START SOURCE DATA

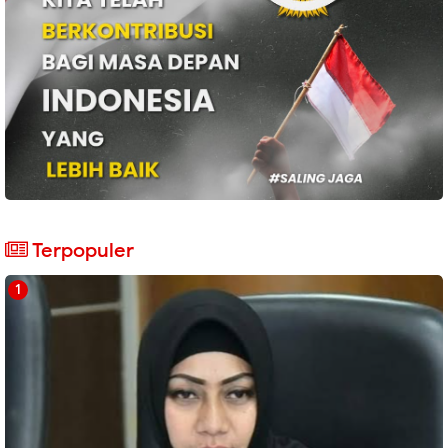
Terpopuler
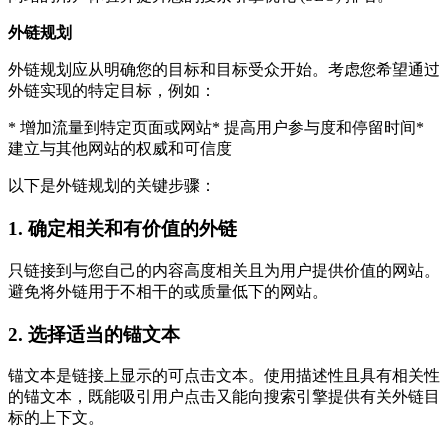
外链规划
外链规划应从明确您的目标和目标受众开始。考虑您希望通过
外链实现的特定目标，例如：
* 增加流量到特定页面或网站* 提高用户参与度和停留时间*
建立与其他网站的权威和可信度
以下是外链规划的关键步骤：
1. 确定相关和有价值的外链
只链接到与您自己的内容高度相关且为用户提供价值的网站。
避免将外链用于不相干的或质量低下的网站。
2. 选择适当的锚文本
锚文本是链接上显示的可点击文本。使用描述性且具有相关性
的锚文本，既能吸引用户点击又能向搜索引擎提供有关外链目
标的上下文。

END SOURCE DATA

Copy verbatim the span of lines that begins with the line holding "外链实现的特定目标，例如：" and ends at the last line of the records.

TASK OUTPUT:
外链实现的特定目标，例如：
* 增加流量到特定页面或网站* 提高用户参与度和停留时间*
建立与其他网站的权威和可信度
以下是外链规划的关键步骤：
1. 确定相关和有价值的外链
只链接到与您自己的内容高度相关且为用户提供价值的网站。
避免将外链用于不相干的或质量低下的网站。
2. 选择适当的锚文本
锚文本是链接上显示的可点击文本。使用描述性且具有相关性
的锚文本，既能吸引用户点击又能向搜索引擎提供有关外链目
标的上下文。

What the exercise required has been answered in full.